Aim of the exercise: Whenever a line below includes "PreSet", add it to the tally, then give the total and nothing more.

Given information:
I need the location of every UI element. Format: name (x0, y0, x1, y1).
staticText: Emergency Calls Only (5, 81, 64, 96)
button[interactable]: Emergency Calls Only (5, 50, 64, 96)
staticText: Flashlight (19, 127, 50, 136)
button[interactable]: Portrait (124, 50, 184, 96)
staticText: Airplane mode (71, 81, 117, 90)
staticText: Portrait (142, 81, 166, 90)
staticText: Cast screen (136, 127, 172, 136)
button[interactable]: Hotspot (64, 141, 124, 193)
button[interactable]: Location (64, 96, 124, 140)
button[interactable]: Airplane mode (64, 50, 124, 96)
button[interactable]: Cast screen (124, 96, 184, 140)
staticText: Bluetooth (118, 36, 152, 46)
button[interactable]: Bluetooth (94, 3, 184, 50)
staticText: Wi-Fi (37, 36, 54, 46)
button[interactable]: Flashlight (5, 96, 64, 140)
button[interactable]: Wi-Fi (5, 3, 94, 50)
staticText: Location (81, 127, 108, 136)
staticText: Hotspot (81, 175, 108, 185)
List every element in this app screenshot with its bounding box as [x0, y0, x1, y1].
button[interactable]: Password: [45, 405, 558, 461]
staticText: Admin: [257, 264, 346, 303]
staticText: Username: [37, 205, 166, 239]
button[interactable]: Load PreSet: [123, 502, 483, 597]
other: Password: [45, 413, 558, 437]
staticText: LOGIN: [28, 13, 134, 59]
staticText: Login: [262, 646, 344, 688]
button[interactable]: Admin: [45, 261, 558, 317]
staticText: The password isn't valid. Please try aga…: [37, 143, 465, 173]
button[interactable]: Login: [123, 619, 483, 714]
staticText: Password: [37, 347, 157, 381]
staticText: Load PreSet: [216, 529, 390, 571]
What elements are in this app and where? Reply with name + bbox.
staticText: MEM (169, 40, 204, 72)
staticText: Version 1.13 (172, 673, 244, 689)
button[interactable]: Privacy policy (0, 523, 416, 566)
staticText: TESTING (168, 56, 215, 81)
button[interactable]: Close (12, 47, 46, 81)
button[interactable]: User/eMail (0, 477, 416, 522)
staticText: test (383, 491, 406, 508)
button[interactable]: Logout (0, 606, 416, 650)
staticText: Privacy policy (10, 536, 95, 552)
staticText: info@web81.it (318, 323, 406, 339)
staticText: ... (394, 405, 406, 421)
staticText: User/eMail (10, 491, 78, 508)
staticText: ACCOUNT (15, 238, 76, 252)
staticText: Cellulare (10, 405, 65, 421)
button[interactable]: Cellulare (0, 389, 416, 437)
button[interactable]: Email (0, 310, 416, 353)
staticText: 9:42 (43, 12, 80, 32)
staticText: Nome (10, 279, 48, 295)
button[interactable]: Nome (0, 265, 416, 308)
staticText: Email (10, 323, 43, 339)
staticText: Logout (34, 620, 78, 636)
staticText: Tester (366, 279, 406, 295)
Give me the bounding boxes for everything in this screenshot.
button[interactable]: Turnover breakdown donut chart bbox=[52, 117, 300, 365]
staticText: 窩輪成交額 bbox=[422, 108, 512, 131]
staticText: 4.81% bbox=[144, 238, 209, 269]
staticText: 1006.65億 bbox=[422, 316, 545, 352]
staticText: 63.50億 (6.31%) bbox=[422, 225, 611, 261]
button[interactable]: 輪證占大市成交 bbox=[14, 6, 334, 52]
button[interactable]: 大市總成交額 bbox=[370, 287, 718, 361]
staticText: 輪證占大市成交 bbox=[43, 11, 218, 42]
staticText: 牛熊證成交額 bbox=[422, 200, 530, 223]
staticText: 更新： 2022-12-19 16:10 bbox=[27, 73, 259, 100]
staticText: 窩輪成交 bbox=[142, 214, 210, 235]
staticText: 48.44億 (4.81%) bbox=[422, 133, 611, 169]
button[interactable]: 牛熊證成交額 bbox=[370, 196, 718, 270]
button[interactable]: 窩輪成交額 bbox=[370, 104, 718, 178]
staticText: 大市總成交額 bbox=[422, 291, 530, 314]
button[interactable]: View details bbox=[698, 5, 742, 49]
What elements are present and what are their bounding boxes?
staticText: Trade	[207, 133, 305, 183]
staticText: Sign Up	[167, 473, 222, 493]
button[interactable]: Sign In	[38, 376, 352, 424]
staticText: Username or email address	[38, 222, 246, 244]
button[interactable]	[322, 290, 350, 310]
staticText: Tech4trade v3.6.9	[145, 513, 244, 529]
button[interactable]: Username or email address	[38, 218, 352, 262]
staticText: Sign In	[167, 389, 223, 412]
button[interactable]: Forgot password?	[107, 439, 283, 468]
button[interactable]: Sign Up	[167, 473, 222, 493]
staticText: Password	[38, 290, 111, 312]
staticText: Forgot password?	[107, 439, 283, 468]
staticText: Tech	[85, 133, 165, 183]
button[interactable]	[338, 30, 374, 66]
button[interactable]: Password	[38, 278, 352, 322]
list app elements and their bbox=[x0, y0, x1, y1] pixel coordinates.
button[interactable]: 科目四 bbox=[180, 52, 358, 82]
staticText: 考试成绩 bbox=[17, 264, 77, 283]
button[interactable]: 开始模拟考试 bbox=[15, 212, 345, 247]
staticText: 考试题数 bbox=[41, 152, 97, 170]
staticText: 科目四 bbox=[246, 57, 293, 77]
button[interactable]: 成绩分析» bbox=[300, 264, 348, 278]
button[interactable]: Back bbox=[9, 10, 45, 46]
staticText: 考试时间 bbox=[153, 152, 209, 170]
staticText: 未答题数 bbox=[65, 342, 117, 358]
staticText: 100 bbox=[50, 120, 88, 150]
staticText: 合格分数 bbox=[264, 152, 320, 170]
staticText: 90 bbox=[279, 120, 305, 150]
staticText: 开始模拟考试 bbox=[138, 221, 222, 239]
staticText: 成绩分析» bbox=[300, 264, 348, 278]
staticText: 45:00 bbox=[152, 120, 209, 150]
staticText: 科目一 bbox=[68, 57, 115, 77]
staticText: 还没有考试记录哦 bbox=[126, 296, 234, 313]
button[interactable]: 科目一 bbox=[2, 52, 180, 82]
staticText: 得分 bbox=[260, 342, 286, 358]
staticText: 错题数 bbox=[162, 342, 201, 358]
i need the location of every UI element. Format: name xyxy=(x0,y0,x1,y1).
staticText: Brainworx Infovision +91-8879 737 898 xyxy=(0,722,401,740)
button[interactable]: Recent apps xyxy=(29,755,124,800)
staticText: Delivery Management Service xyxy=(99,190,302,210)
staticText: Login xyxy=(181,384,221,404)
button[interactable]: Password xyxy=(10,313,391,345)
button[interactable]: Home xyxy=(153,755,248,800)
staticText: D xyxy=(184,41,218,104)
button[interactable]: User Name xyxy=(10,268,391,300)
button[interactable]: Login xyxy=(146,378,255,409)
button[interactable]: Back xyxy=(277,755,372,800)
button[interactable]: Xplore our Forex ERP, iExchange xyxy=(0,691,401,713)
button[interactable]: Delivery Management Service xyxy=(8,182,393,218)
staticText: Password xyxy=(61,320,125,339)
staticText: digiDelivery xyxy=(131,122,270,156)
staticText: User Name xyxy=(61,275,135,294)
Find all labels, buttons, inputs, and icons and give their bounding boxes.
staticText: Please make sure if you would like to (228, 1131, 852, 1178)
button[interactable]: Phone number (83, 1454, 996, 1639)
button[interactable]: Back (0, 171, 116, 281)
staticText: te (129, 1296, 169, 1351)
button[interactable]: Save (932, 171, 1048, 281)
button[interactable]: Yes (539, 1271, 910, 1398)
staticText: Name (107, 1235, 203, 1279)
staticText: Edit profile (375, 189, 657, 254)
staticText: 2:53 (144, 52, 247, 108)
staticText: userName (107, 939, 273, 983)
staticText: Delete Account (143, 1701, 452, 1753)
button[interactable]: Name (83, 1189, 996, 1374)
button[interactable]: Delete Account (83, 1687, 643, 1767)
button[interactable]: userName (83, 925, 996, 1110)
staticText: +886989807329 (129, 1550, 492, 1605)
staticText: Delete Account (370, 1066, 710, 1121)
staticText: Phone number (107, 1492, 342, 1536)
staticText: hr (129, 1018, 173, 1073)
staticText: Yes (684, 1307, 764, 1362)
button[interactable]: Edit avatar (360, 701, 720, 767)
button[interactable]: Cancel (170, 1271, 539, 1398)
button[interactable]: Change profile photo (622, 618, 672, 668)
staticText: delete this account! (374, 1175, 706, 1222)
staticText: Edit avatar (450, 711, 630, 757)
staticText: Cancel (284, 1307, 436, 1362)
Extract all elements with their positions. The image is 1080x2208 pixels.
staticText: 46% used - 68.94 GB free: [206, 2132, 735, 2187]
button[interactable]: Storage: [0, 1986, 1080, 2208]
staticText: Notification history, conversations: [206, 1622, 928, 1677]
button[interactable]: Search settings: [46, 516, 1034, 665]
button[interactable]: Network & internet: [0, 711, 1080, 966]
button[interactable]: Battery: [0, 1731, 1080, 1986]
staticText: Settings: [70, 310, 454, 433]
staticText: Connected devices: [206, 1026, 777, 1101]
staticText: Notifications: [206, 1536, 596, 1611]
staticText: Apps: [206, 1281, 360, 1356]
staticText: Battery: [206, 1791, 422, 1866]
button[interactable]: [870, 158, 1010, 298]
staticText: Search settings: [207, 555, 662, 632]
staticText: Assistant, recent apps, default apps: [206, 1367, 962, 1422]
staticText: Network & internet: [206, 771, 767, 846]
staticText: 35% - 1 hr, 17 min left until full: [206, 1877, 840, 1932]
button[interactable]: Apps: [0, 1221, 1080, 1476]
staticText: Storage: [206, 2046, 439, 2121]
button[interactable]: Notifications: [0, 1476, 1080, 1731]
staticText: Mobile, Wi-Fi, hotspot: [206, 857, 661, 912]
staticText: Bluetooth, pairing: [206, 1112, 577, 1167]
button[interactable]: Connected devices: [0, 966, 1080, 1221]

Output: 2